Abbreviations: COPD, chronic obstructive pulmonary disease; COVID-19, coronavirus disease 2019; CVD, cardiovascular disease; DM, diabetes mellitus; HIV/AIDS, human immunodeficiency virus/acquired immunodeficiency syndrome; HTN, hypertension; TB, tuberculosis.

Includes fast breathing, headaches, achy joints/muscles, chest pain, vomiting, diarrhea, runny nose, nausea, sore throat, loss of taste/smell, hemiparesis, and sudden onset abdominal pain.

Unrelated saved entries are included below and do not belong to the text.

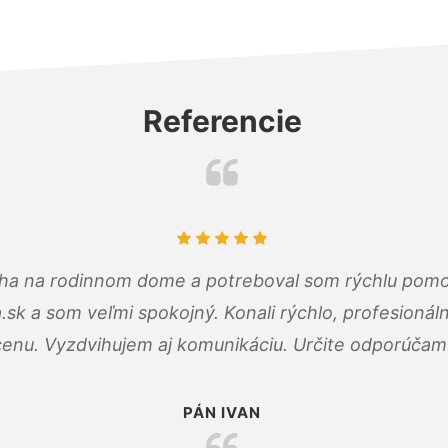
Referencie
cha na rodinnom dome a potreboval som rýchlu pomo
a.sk a som veľmi spokojný. Konali rýchlo, profesioná
cenu. Vyzdvihujem aj komunikáciu. Určite odporúčam
PÁN IVAN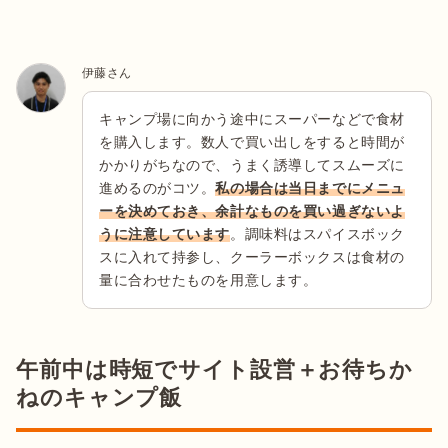
伊藤さん
キャンプ場に向かう途中にスーパーなどで食材
を購入します。数人で買い出しをすると時間が
かかりがちなので、うまく誘導してスムーズに
進めるのがコツ。
私の場合は当日までにメニュ
ーを決めておき、余計なものを買い過ぎないよ
うに注意しています
。調味料はスパイスボック
スに入れて持参し、クーラーボックスは食材の
量に合わせたものを用意します。
午前中は時短でサイト設営＋お待ちか
ねのキャンプ飯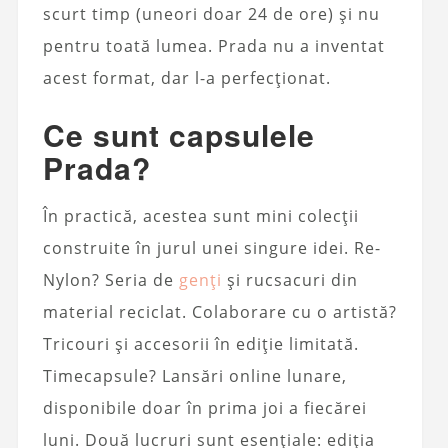
scurt timp (uneori doar 24 de ore) și nu
pentru toată lumea. Prada nu a inventat
acest format, dar l-a perfecționat.
Ce sunt capsulele
Prada?
În practică, acestea sunt mini colecții
construite în jurul unei singure idei. Re-
Nylon? Seria de
genți
și rucsacuri din
material reciclat. Colaborare cu o artistă?
Tricouri și accesorii în ediție limitată.
Timecapsule? Lansări online lunare,
disponibile doar în prima joi a fiecărei
luni. Două lucruri sunt esențiale: ediția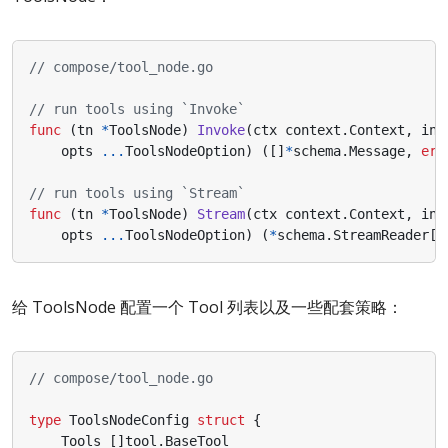
// compose/tool_node.go
// run tools using `Invoke`
func
(
tn
*
ToolsNode
)
Invoke
(
ctx
context
.
Context
,
inp
opts
...
ToolsNodeOption
)
([]
*
schema
.
Message
,
err
// run tools using `Stream`
func
(
tn
*
ToolsNode
)
Stream
(
ctx
context
.
Context
,
inp
opts
...
ToolsNodeOption
)
(
*
schema
.
StreamReader
[[
给 ToolsNode 配置一个 Tool 列表以及一些配套策略：
// compose/tool_node.go
type
ToolsNodeConfig
struct
{
Tools
[]
tool
.
BaseTool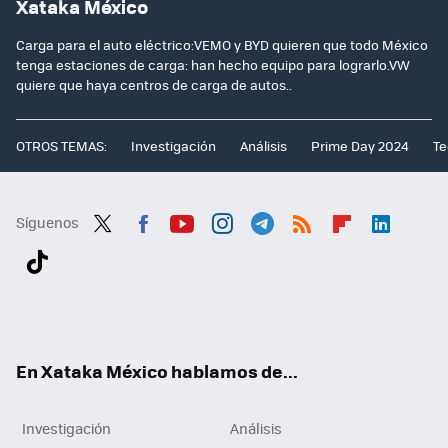
Xataka México
Carga para el auto eléctrico:VEMO y BYD quieren que todo México
tenga estaciones de carga: han hecho equipo para lograrlo.VW
quiere que haya centros de carga de autos..
OTROS TEMAS:
Investigación
Análisis
Prime Day 2024
Te
Síguenos
Twit
Fac
You
Inst
Tele
RSS
Flip
Link
ter
ebo
tub
agr
gra
boa
edI
Tikt
ok
e
am
m
rd
n
ok
En Xataka México hablamos de...
Investigación
Análisis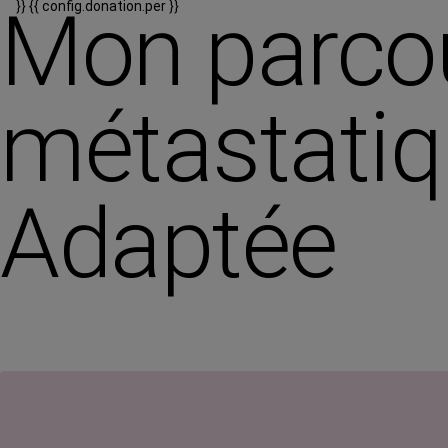
Mon parco
}}
{{ config.donation.per }}
métastatiq
Adaptée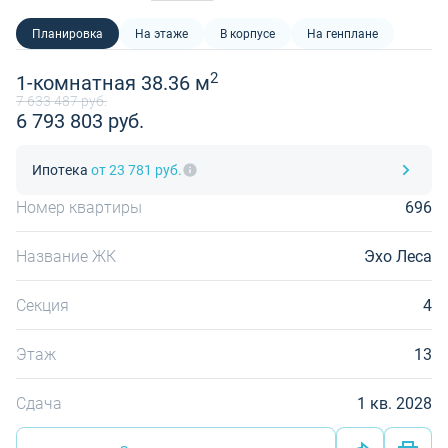
Планировка
На этаже
В корпусе
На генплане
2
1-комнатная 38.36 м
7 633 487 руб.
6 793 803 руб.
Ипотека
от 23 781 руб.
Номер квартиры
696
Название ЖК
Эхо Леса
Секция
4
Этаж
13
Сдача
1 кв. 2028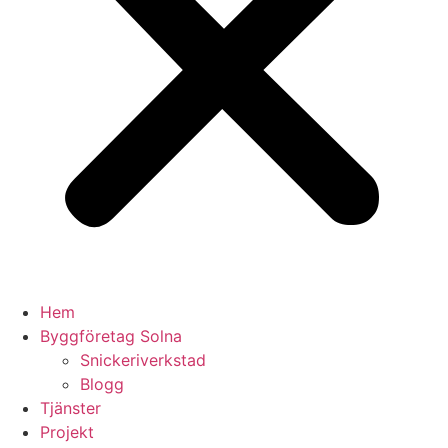
Hem
Byggföretag Solna
Snickeriverkstad
Blogg
Tjänster
Projekt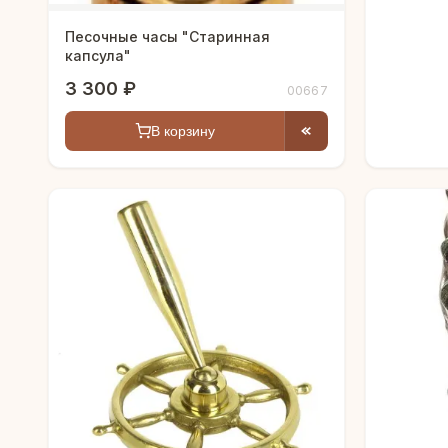
Песочные часы "Старинная
капсула"
3 300 ₽
00667
В корзину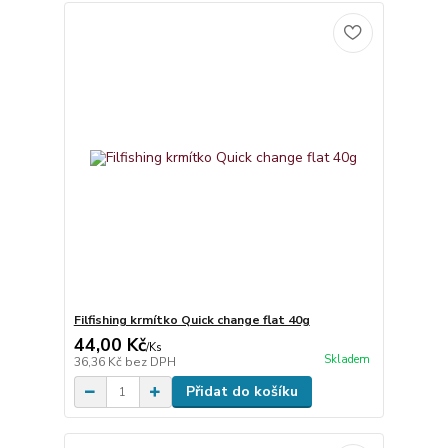
Filfishing krmítko Quick change flat 40g
44,00 Kč
/
Ks
Skladem
36,36 Kč
bez DPH
Přidat do košíku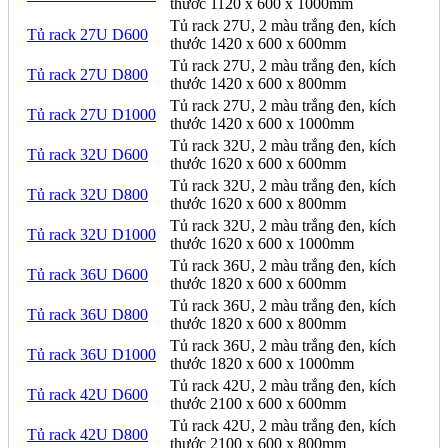
thước 1120 x 600 x 1000mm
Tủ rack 27U, 2 màu trắng đen, kích
Tủ rack 27U D600
thước 1420 x 600 x 600mm
Tủ rack 27U, 2 màu trắng đen, kích
Tủ rack 27U D800
thước 1420 x 600 x 800mm
Tủ rack 27U, 2 màu trắng đen, kích
Tủ rack 27U D1000
thước 1420 x 600 x 1000mm
Tủ rack 32U, 2 màu trắng đen, kích
Tủ rack 32U D600
thước 1620 x 600 x 600mm
Tủ rack 32U, 2 màu trắng đen, kích
Tủ rack 32U D800
thước 1620 x 600 x 800mm
Tủ rack 32U, 2 màu trắng đen, kích
Tủ rack 32U D1000
thước 1620 x 600 x 1000mm
Tủ rack 36U, 2 màu trắng đen, kích
Tủ rack 36U D600
thước 1820 x 600 x 600mm
Tủ rack 36U, 2 màu trắng đen, kích
Tủ rack 36U D800
thước 1820 x 600 x 800mm
Tủ rack 36U, 2 màu trắng đen, kích
Tủ rack 36U D1000
thước 1820 x 600 x 1000mm
Tủ rack 42U, 2 màu trắng đen, kích
Tủ rack 42U D600
thước 2100 x 600 x 600mm
Tủ rack 42U, 2 màu trắng đen, kích
Tủ rack 42U D800
thước 2100 x 600 x 800mm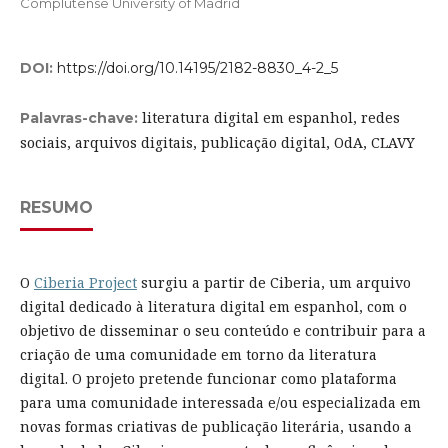
Complutense University of Madrid
DOI:
https://doi.org/10.14195/2182-8830_4-2_5
literatura digital em espanhol, redes
Palavras-chave:
sociais, arquivos digitais, publicação digital, OdA, CLAVY
RESUMO
O
Ciberia Project
surgiu a partir de Ciberia, um arquivo
digital dedicado à literatura digital em espanhol, com o
objetivo de disseminar o seu conteúdo e contribuir para a
criação de uma comunidade em torno da literatura
digital. O projeto pretende funcionar como plataforma
para uma comunidade interessada e/ou especializada em
novas formas criativas de publicação literária, usando a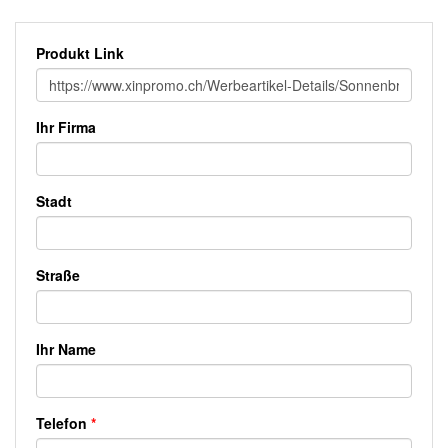
Produkt Link
Ihr Firma
Stadt
Straße
Ihr Name
Telefon
*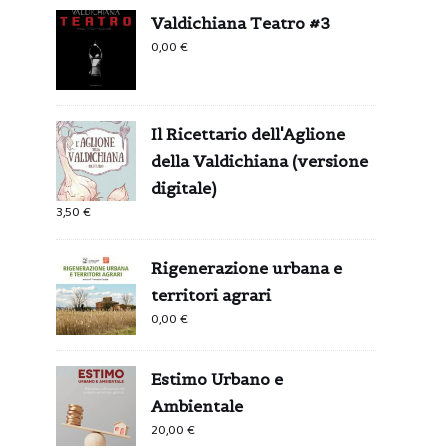
Valdichiana Teatro #3
0,00
€
Il Ricettario dell'Aglione
della Valdichiana (versione
digitale)
3,50
€
Rigenerazione urbana e
territori agrari
0,00
€
Estimo Urbano e
Ambientale
20,00
€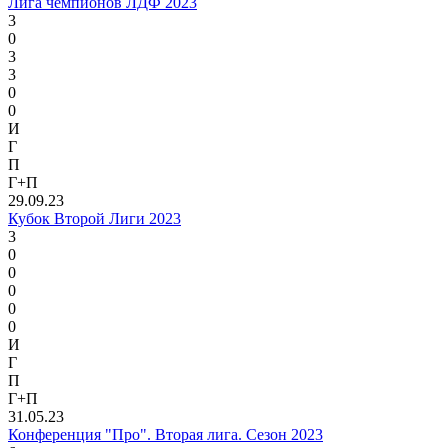
Лига чемпионов ЛДФ 2023
3
0
3
3
0
0
И
Г
П
Г+П
29.09.23
Кубок Второй Лиги 2023
3
0
0
0
0
0
И
Г
П
Г+П
31.05.23
Конференция "Про". Вторая лига. Сезон 2023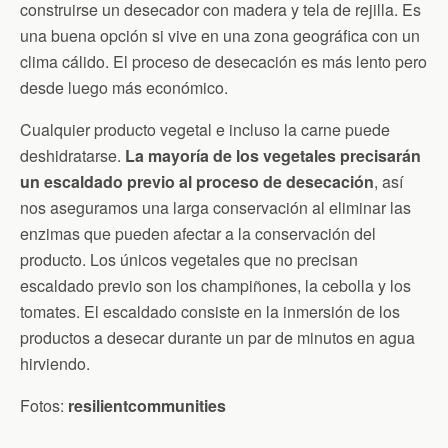
construirse un desecador con madera y tela de rejilla. Es
una buena opción si vive en una zona geográfica con un
clima cálido. El proceso de desecación es más lento pero
desde luego más económico.
Cualquier producto vegetal e incluso la carne puede
deshidratarse.
La mayoría de los vegetales precisarán
un escaldado previo al proceso de desecación
, así
nos aseguramos una larga conservación al eliminar las
enzimas que pueden afectar a la conservación del
producto. Los únicos vegetales que no precisan
escaldado previo son los champiñones, la cebolla y los
tomates. El escaldado consiste en la inmersión de los
productos a desecar durante un par de minutos en agua
hirviendo.
Fotos:
resilientcommunities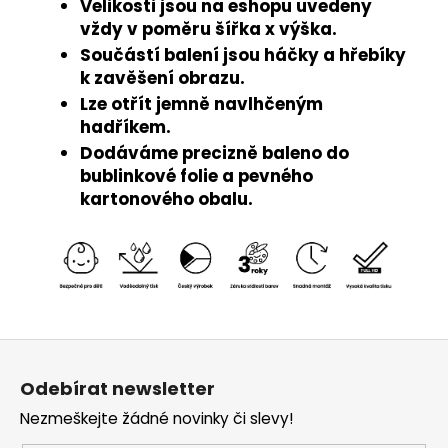
Velikosti jsou na eshopu uvedeny
vždy v poměru šířka x výška.
Součástí balení jsou háčky a hřebíky
k zavěšení obrazu.
Lze otřít jemně navlhčeným
hadříkem.
Dodáváme precizně baleno do
bublinkové folie a pevného
kartonového obalu.
Z
á
Odebírat newsletter
p
Nezmeškejte žádné novinky či slevy!
a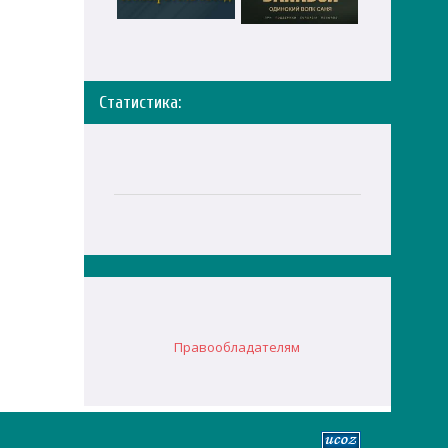
Статистика:
Правообладателям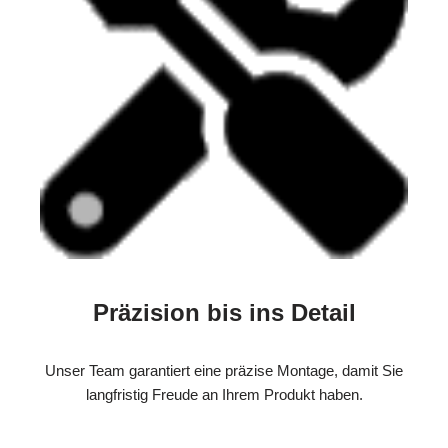
Präzision bis ins Detail
Unser Team garantiert eine präzise Montage, damit Sie
langfristig Freude an Ihrem Produkt haben.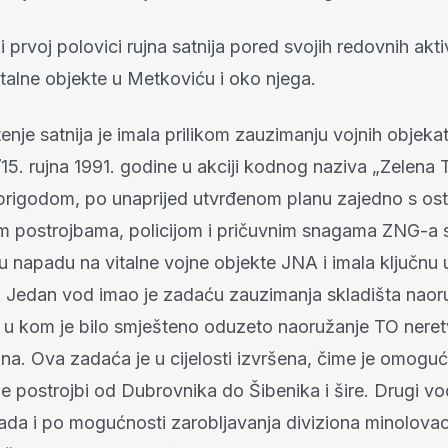
 prvoj polovici rujna satnija pored svojih redovnih akti
talne objekte u Metkoviću i oko njega.
enje satnija je imala prilikom zauzimanju vojnih objeka
15. rujna 1991. godine u akciji kodnog naziva „Zelena
prigodom, po unaprijed utvrđenom planu zajedno s ost
m postrojbama, policijom i pričuvnim snagama ZNG-a sa
u napadu na vitalne vojne objekte JNA i imala ključnu 
i. Jedan vod imao je zadaću zauzimanja skladišta naor
 u kom je bilo smješteno oduzeto naoružanje TO neret
ina. Ova zadaća je u cijelosti izvršena, čime je omogu
e postrojbi od Dubrovnika do Šibenika i šire. Drugi vo
da i po mogućnosti zarobljavanja diviziona minolov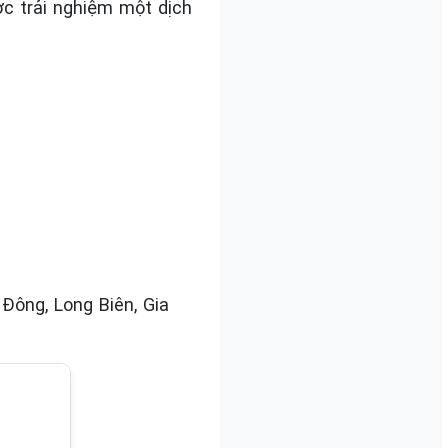
ợc trải nghiệm một dịch
Đông, Long Biên, Gia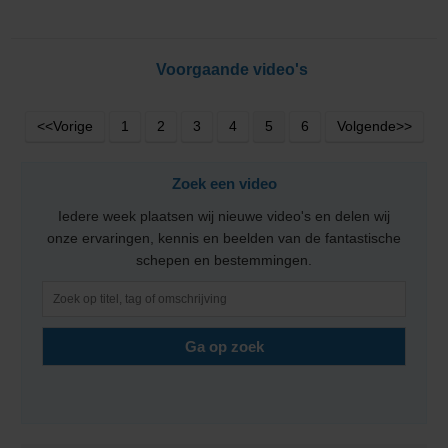
Voorgaande video's
<<Vorige
1
2
3
4
5
6
Volgende>>
Zoek een video
Iedere week plaatsen wij nieuwe video's en delen wij
onze ervaringen, kennis en beelden van de fantastische
schepen en bestemmingen.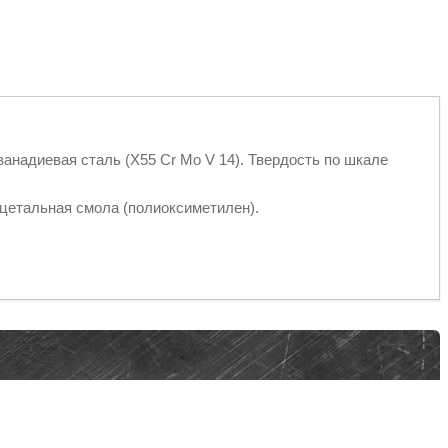
ванадиевая сталь (X55 Cr Mo V 14). Твердость по шкале
ацетальная смола (полиоксиметилен).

Because MITS eligibility was based on the presence of cough, fever, shortness of breath, and/or difficulty breathing, all participants had 1 or more of these symptoms. “Difficulty breathing” and “Cough” were reported in the majority of cases, 93% and 86%, respectively. All 9 (100%) of the MITS cases that were COVID-19+ reported “cough” as a symptom preceding death. By comparison, among the 19 COVID-19− individuals, only 74% (14/19) had cough, 53% (10/19) had fever, and 42% (8/19) had shortness of breath. These proportions were similar to the COVID-19+ group, and none of these differences achieved statistical significance. Other symptoms such as fast breathing, headaches, myalgia/arthralgia, chest pain, vomiting, diarrhea, nausea, hemiparesis, anosmia, and sudden abdominal pain had been reported in 5/9 (56%) COVID-19+ cases and in none of the COVID-19− cases (0/19; 0%). What clearly distinguished the 2 groups were the symptoms identified among COVID-19+ cases; these were more specifically associated with the COVID-19 syndrome, notably anosmia, gastrointestinal (GI) pain, and symptoms suggestive of acute cardiovascular and neurologic infarcts.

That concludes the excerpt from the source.